I have been busy beyond my wildest dreams. And I have had some really wild dreams lately. My dear sweet dragon and I wandered off to China to visit my son and to have a real escape for the first time since, well, ever. I want to really enjoy the empty nest while I have it. And I have been preparing for and recovering from that for a month. Then we had to do some sharing, and spinning, and then I got sick.
Now I will work the election, recover from that and start again on the cabinet doors (still in progress).
But in the meantime, I have been making cheese. I have started collecting goats milk and making goats milk cheese. This is a new culinary adventure for me, although, I had made yogurt, cottage cheese, buttermilk, and yogurt cheese before. Then I did some mozzarella, yum. And ricotta, yum. And a Feta, which was better on the second try. This time, I am doing hard time. I have a Romano and a Cheddar aging.
I have to wait for 6 weeks before we have any idea if there is good cheese for January.

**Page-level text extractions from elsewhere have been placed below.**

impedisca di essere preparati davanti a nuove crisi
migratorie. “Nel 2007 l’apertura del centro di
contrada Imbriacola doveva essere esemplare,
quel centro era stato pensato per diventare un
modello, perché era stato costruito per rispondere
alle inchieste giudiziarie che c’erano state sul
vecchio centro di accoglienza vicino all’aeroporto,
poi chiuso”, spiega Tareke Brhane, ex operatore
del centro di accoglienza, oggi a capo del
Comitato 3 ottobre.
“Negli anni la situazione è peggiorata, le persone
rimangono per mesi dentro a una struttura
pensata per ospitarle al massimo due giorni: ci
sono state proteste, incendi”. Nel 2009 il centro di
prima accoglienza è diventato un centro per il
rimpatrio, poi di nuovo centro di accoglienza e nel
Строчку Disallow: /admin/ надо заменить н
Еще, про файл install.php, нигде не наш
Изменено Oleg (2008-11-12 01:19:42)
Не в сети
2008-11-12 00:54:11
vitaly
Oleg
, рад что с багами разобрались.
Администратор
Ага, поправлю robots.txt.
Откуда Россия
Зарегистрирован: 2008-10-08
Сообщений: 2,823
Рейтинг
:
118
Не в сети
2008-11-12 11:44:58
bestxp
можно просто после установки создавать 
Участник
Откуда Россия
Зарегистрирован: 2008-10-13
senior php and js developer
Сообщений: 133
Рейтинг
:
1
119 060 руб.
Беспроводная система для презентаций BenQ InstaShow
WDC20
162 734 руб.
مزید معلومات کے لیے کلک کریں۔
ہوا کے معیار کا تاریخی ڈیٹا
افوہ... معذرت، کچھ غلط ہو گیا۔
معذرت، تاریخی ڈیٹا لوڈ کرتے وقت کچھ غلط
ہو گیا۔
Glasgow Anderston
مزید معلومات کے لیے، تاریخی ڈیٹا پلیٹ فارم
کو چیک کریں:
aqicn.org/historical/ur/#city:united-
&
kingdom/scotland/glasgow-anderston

As much as I would like to be organized enough to make these things for xmas presents, I just can't seem to make a cheese in August. Upon reflection though, it really doesn't matter if the cheese is ready for gifts in December, because the people I share cheese with will love it whenever it is ready. My family, on the other hand, gets See's candy.
This brings us to a discussion about Family and Holidays and Gifts, always a tricky subject. I can not send cheese to China, so Scott gets something else. My mom believes I am poisoning her, so no cheese there. My dad and step-mom prefer ingredient labels that say low sodium. My brothers would throw it away after a few months in the refrigerator, when the good intentions wear off. Eduard's mom would sample it but doesn't cook much now.
My daughter will get some cheese. And my friends. And they don't care if it is after Dec. 25. I even have a person who is willing to buy some (under the radar since I can't legally sell food). So that brings me to the question of how much cheese should I actually make for my personal consumption and home cooking use, gifts, friends? Is 10 pounds a year enough or too much? I think if it were just me, 6 pounds a year might be a bit skimpy as I really love to eat cheese, so some of the cheeses don't need aging, like Feta, so they don't have lots of planning involved. But 10 pounds is probably more than we could eat in a reasonable diet. Then I start remembering the ricotta in the lasagna and the spanakopita.... we really do eat a lot of cheese.
Well, it is really stretching my future planning to fantasize over my cheese skill when the first hard cheeses have dried for three days. Let's just slow this bus down and wait for the results. If I am really able to make some good, hard cheese- then we can talk about the future and how many pounds might be in it. But for the present- the cheese stands alone on the cheese board drying as I rub the salt on the rind and turning it every few hours.